* _What to do_
Exactness is required. Restate every entry as written.

====== Given information ======

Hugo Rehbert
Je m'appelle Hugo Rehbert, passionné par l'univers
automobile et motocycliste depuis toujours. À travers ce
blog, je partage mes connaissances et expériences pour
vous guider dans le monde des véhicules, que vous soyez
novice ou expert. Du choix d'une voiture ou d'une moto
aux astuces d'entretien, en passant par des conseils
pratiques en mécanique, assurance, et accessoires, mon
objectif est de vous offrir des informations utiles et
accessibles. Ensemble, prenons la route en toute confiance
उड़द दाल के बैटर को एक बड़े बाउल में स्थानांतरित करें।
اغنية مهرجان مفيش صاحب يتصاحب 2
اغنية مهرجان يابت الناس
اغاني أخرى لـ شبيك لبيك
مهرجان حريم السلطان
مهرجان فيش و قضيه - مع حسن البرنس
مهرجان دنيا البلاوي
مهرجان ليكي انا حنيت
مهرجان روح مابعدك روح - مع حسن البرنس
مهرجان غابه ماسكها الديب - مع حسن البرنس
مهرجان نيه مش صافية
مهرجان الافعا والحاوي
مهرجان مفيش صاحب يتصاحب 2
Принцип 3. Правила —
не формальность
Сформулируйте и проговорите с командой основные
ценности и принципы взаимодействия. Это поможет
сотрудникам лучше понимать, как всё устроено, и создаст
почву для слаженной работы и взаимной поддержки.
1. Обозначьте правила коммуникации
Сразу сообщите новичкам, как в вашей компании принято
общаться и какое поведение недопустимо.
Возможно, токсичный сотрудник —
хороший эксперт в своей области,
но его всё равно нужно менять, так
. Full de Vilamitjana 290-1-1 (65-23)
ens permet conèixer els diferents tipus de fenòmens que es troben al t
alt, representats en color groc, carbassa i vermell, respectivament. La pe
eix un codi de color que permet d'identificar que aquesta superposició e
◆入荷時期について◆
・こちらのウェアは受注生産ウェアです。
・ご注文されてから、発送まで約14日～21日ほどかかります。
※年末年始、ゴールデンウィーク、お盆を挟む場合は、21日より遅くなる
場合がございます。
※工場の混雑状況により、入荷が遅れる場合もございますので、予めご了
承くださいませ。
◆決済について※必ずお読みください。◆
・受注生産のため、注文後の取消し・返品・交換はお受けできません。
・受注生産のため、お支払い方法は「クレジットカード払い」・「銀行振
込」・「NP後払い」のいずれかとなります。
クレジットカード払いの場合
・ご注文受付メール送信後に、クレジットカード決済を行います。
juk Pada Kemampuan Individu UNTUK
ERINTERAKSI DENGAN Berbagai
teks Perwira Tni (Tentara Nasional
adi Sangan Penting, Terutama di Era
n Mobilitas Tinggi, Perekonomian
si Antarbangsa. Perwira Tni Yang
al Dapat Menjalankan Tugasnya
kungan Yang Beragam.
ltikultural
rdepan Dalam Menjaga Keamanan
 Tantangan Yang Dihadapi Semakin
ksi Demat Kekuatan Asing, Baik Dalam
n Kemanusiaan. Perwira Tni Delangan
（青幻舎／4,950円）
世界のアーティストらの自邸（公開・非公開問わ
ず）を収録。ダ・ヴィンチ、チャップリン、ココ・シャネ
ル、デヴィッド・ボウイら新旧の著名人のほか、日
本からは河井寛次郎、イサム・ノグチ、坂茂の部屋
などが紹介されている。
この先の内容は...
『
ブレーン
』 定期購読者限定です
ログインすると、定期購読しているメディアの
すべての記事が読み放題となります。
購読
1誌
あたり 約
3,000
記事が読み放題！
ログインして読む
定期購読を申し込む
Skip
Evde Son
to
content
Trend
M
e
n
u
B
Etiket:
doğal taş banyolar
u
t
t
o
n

======

* _Your solution_
Hugo Rehbert
Je m'appelle Hugo Rehbert, passionné par l'univers
automobile et motocycliste depuis toujours. À travers ce
blog, je partage mes connaissances et expériences pour
vous guider dans le monde des véhicules, que vous soyez
novice ou expert. Du choix d'une voiture ou d'une moto
aux astuces d'entretien, en passant par des conseils
pratiques en mécanique, assurance, et accessoires, mon
objectif est de vous offrir des informations utiles et
accessibles. Ensemble, prenons la route en toute confiance
उड़द दाल के बैटर को एक बड़े बाउल में स्थानांतरित करें।
اغنية مهرجان مفيش صاحب يتصاحب 2
اغنية مهرجان يابت الناس
اغاني أخرى لـ شبيك لبيك
مهرجان حريم السلطان
مهرجان فيش و قضيه - مع حسن البرنس
مهرجان دنيا البلاوي
مهرجان ليكي انا حنيت
مهرجان روح مابعدك روح - مع حسن البرنس
مهرجان غابه ماسكها الديب - مع حسن البرنس
مهرجان نيه مش صافية
مهرجان الافعا والحاوي
مهرجان مفيش صاحب يتصاحب 2
Принцип 3. Правила —
не формальность
Сформулируйте и проговорите с командой основные
ценности и принципы взаимодействия. Это поможет
сотрудникам лучше понимать, как всё устроено, и создаст
почву для слаженной работы и взаимной поддержки.
1. Обозначьте правила коммуникации
Сразу сообщите новичкам, как в вашей компании принято
общаться и какое поведение недопустимо.
Возможно, токсичный сотрудник —
хороший эксперт в своей области,
но его всё равно нужно менять, так
. Full de Vilamitjana 290-1-1 (65-23)
ens permet conèixer els diferents tipus de fenòmens que es troben al t
alt, representats en color groc, carbassa i vermell, respectivament. La pe
eix un codi de color que permet d'identificar que aquesta superposició e
◆入荷時期について◆
・こちらのウェアは受注生産ウェアです。
・ご注文されてから、発送まで約14日～21日ほどかかります。
※年末年始、ゴールデンウィーク、お盆を挟む場合は、21日より遅くなる
場合がございます。
※工場の混雑状況により、入荷が遅れる場合もございますので、予めご了
承くださいませ。
◆決済について※必ずお読みください。◆
・受注生産のため、注文後の取消し・返品・交換はお受けできません。
・受注生産のため、お支払い方法は「クレジットカード払い」・「銀行振
込」・「NP後払い」のいずれかとなります。
クレジットカード払いの場合
・ご注文受付メール送信後に、クレジットカード決済を行います。
juk Pada Kemampuan Individu UNTUK
ERINTERAKSI DENGAN Berbagai
teks Perwira Tni (Tentara Nasional
adi Sangan Penting, Terutama di Era
n Mobilitas Tinggi, Perekonomian
si Antarbangsa. Perwira Tni Yang
al Dapat Menjalankan Tugasnya
kungan Yang Beragam.
ltikultural
rdepan Dalam Menjaga Keamanan
 Tantangan Yang Dihadapi Semakin
ksi Demat Kekuatan Asing, Baik Dalam
n Kemanusiaan. Perwira Tni Delangan
（青幻舎／4,950円）
世界のアーティストらの自邸（公開・非公開問わ
ず）を収録。ダ・ヴィンチ、チャップリン、ココ・シャネ
ル、デヴィッド・ボウイら新旧の著名人のほか、日
本からは河井寛次郎、イサム・ノグチ、坂茂の部屋
などが紹介されている。
この先の内容は...
『
ブレーン
』 定期購読者限定です
ログインすると、定期購読しているメディアの
すべての記事が読み放題となります。
購読
1誌
あたり 約
3,000
記事が読み放題！
ログインして読む
定期購読を申し込む
Skip
Evde Son
to
content
Trend
M
e
n
u
B
Etiket:
doğal taş banyolar
u
t
t
o
n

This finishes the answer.